How reliable are SurveyMonkey panelists around the world?

Chicago is my kind of town…for this week anyway as I’m here attending a conference on cross-cultural survey research. Why? To make sure SurveyMonkey is up to date and in the know on all things international research.

This is especially important as more and more SurveyMonkey customers are creating, sending, and taking surveys from outside of the US.

I presented research that my fellow survey scientist, Mingnan, and I did last winter.

Part of our job on the research team at SurveyMonkey is to make sure the responses you purchase through SurveyMonkey Audience are high quality ones. Two of our priorities are reliability and validity.

To verify reliability and validity, from December 2015 through February 2016 we fielded the same survey for one week each month in Australia, Brazil, China, India, the UK, and the US. We received more than 1,000 responses in each country for each wave.

You can view a preview link of the American version of the survey here. The questions are the same for the other countries but translated into the local languages.

To check for reliability, we asked some questions that should not change much over time. For example, the question below asks respondents to indicate whether they have naturally red hair or were born in the month of February.

With a large enough sample size and a diverse and representative population, the aggregated responses to questions like the one above should not change from month to month even though the people who are responding change from one wave to the next.

Our findings indicate that was exactly the case. We used chi-square tests for each variable to check for the significance (at the p=.05 level) of the differences between results from one month to the next. We found that the majority of variables passed our test.

The table above shows the percent of variables that passed our chi-square test in each country.

For example, responses in the US had 85% reliability from one wave to the next. In other words, 85% of the time we didn’t see a significant variation from the US responses over the three waves of surveys. Weighting for demographics (gender, age, race/ethnicity, and education) in each country improved the reliability in most cases.

To check the validity of our panel responses, we asked some questions that could be easily verified with other benchmarks.

Remember how we asked whether people were born in February? If we assume that everyone’s birthdays are randomly distributed across all months, then about every 1/12 person (or 8.33% of all respondents) should be born in the month of February.
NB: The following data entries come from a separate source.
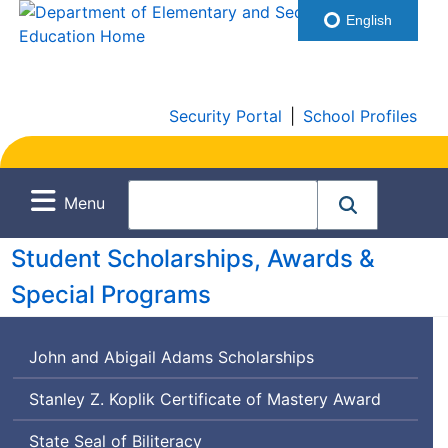
English
Security Portal
|
School Profiles
Menu
Student Scholarships, Awards &
Special Programs
John and Abigail Adams Scholarships
Stanley Z. Koplik Certificate of Mastery Award
State Seal of Biliteracy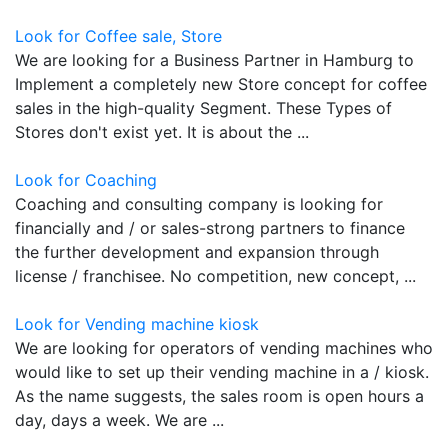
Look for Coffee sale, Store
We are looking for a Business Partner in Hamburg to
Implement a completely new Store concept for coffee
sales in the high-quality Segment. These Types of
Stores don't exist yet. It is about the ...
Look for Coaching
Coaching and consulting company is looking for
financially and / or sales-strong partners to finance
the further development and expansion through
license / franchisee. No competition, new concept, ...
Look for Vending machine kiosk
We are looking for operators of vending machines who
would like to set up their vending machine in a / kiosk.
As the name suggests, the sales room is open hours a
day, days a week. We are ...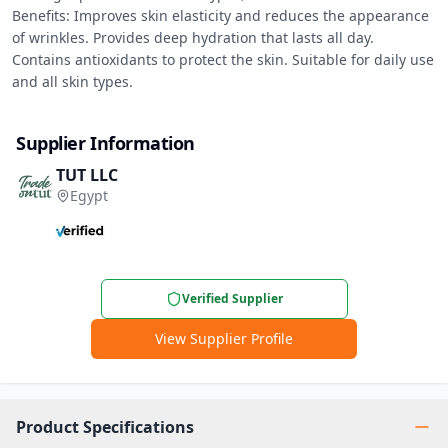
Benefits: Improves skin elasticity and reduces the appearance 
of wrinkles. Provides deep hydration that lasts all day. 
Contains antioxidants to protect the skin. Suitable for daily use 
and all skin types.
Supplier Information
TUT LLC
Egypt
Verified Supplier
View Supplier Profile
Product Specifications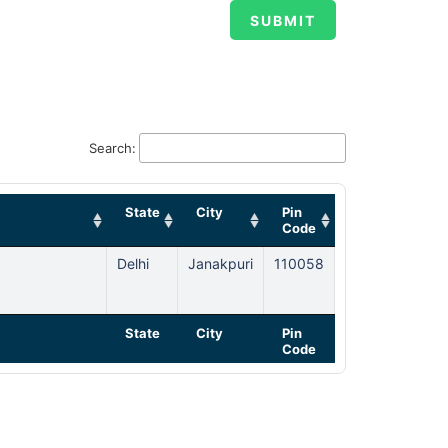
Search:
State
City
Pin
Code
Delhi
Janakpuri
110058
State
City
Pin
Code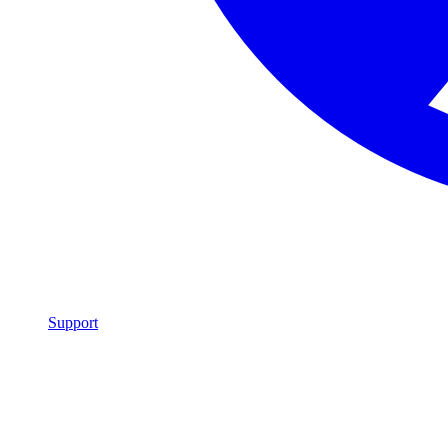
Support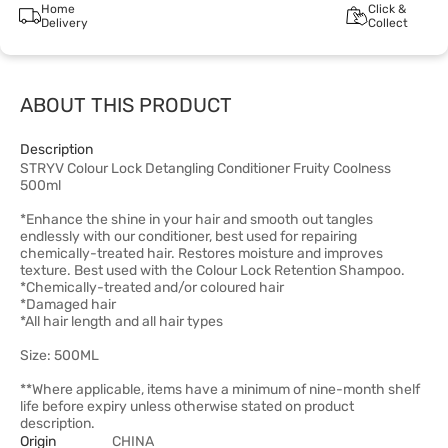
Home
Click &
Delivery
Collect
ABOUT THIS PRODUCT
Description
STRYV Colour Lock Detangling Conditioner Fruity Coolness
500ml
*Enhance the shine in your hair and smooth out tangles
endlessly with our conditioner, best used for repairing
chemically-treated hair. Restores moisture and improves
texture. Best used with the Colour Lock Retention Shampoo.
*Chemically-treated and/or coloured hair
*Damaged hair
*All hair length and all hair types
Size: 500ML
**Where applicable, items have a minimum of nine-month shelf
life before expiry unless otherwise stated on product
description.
Origin
CHINA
This was pretty much exactly what we got in all six countries.

Some of the questions we included in the survey (like those on morality or credit card ownership) used the same wording as questions asked in nationally representative phone and in-person surveys conducted by the Pew Research Center and the World Bank. In general, with some variations by question or country, our results are very comparable to those benchmarks.

We’re happy with these results, and we’re glad to be able to demonstrate that SurveyMonkey’s Audience panel is both reliable and valid here at home and around the world!